Narin heyecanla ellerini çırptı. Önüne düşen sarı saçlarını kulaklarının arkasına attı. Baş göz etmek için annesi ile canını dişine taktığı kardeşi nihayet yalnız olmadığını söylüyordu.
"Şaka yapıyorsun! Kim o? Yoksa yine askeriyeden mi?"
Mustafa Ali kaşlarını kaldırdı.
"Ya kim? Nereden? Ne iş yapıyor?"
Mustafa Ali en pislik gülüşünü attı. Ki Narin bu bakışı çok iyi biliyordu. Hayalleri yerle bir olmuştu.
"E siz varsınız ya. Annem, sen aslan yeğenim."
Narin kardeşinin poposuna sertçe bir tekme attı.
"Sen çok salaksın Mustafa Ali. Gerçekten çok salaksın."
Az sonra yapacağı hareketin önüne 32 yaşında olması ya da yüzbaşı olması engel olamamıştı.
"Anne! Kızın bana salak dedi." "Anne oğlun beni kandırdı."
Birbirlerine dil çıkardılar.
"Şu halinize bak. Koca eşekler."
Annesi koridordan geçerken kınayan bakışlarını atmıştı. Daha sonra yakışıklı oğluna okuyup üflemişti. Mustafa Ali ablası ile didişerek ve Yağız Efe'nin siparişleri evden çıkmıştı. Arabasına atlayıp konum açtı. Navigasyondaki hanımefendi bile ona Aybüke'yi hatırlatıyordu. Sıkıntı ile teybe uzandı. Dosyasından sevdikleri ortak şarkıyı silmişti.
Daha fazla arabasında vakit geçirmek istemediği için hızlanmıştı. Ne kadar hızlı giderse o kadar iyiydi onun için. Işıklara geldiğinde telefonuna bir bildirim düşmüştü.
'Aybüke Manas sizi takip etmek istiyor.'
Önce algılayamadı. Bir süre gerçekten algılayamadı. Hayal görüp görmediğini düşündü ki çok sevgili Ankaralılar yükselen korna sesi ile bölmüşlerdi Mustafa Ali'nin düşüncelerini. Tekrar hareketlenip düğün salonuna kadar karışık kafası ile gelmişti.
Otoparkta Taha'yı gördüğünde hızlı adımlarla yanına koştu. Taha gözlerinin rengini ortaya çıkaran mavi bir gömlek ve krem rengi keten bir pantolon giymişti. Sarı saçlarını arabasının camına bakarak düzeltirken sadece Mustafa Ali'nin değil gelip geçen kadınların da ilgi odağıydı.
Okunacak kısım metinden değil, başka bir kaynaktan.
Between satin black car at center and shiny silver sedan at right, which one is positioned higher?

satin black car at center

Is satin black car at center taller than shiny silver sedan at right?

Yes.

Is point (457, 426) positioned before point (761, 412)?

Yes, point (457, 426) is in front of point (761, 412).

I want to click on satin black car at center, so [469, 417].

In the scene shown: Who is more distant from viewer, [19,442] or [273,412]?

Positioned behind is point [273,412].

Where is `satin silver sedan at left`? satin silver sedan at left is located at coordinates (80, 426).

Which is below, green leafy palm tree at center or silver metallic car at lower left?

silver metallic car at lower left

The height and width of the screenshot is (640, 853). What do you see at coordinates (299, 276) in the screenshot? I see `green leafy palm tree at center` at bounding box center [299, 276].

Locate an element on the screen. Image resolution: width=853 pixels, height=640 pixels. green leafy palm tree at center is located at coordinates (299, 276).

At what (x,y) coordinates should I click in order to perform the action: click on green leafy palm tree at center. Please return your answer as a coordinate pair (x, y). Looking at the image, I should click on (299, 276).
Ama Taha üzerindeki bakışların hiç birini fark etmeden koşturarak kendine yaklaşan devresine güldü .
"Mustaalim. Beni bu kadar özleme. Tamam ben de seni seviyorum devrem ama bu kadar özlem bize fazla."
Mustafa Ali arkadaşını duymamıştı bile. Aklı o kadar doluydu ki, binlerce ihtimal geçiyordu aklından. Oldukça donuk bir ifade ile baktı Taha'ya.
"Aybüke bana istek attı."
Taha bilmiş bir ifade ile göz devirdi. Selam sabahsız konuya dalan arkadaşının heyecanından dolayı tavrını es geçmişti. Ancak bahsettiği şey, gerçekten de Mustafa Ali'nin aklını başından almaya yetecek kadar önemliydi.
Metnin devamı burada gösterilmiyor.